BMW partner in China faces debt problems

BMW partner in China faces debt problems

August 19, 2020 0 By autotimesnews

The parent company of BMW’s joint venture partner in China, Brilliance Auto Group Holdings Co., is facing growing scrutiny from investors, who are increasingly concerned about the state company’s ability to manage its debt as the pandemic affects profits.

Brilliance Auto is the parent company of Brilliance China Automotive Holdings Ltd., registered in Hong Kong, which manufactures vehicles jointly with BMW in China through a joint venture. These are the 3 Series, 5 Series and 1 Series models along with the X1 and X3 SUVs in China for BMW. According to the company’s website, it is also building the 60H under its Chinese brand, Zinoro.

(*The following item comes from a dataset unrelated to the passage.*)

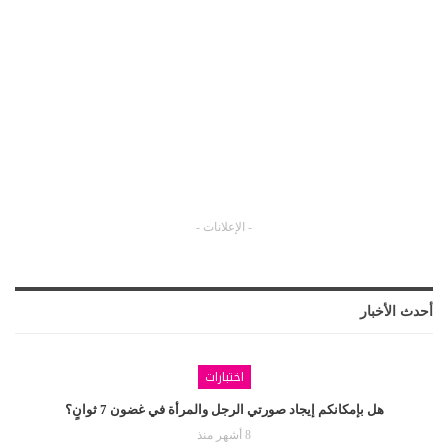
- الإعلانات -
أحدث الأخبار
اختبارات
هل بإمكانكم إيجاد صورتي الرجل والمرأة في غضون 7 ثوانٍ؟
8 أشهر منذ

Rumor has it that the group will find it difficult to meet its obligations after its banks set up a committee of creditors to coordinate claims on the company’s debt. The group needs to pay 1.37 billion yuan ($ 200 million) in outstanding local bonds this year, according to Bloomberg.

Brilliance Auto, also known as Huachen Automotive Group, on Thursday faced a 35% drop in one of its offshore bonds in interbank trading to a record low amid growing doubts about its solvency. This led to a sharp drop in Brilliance China Automotive’s share price on the same day.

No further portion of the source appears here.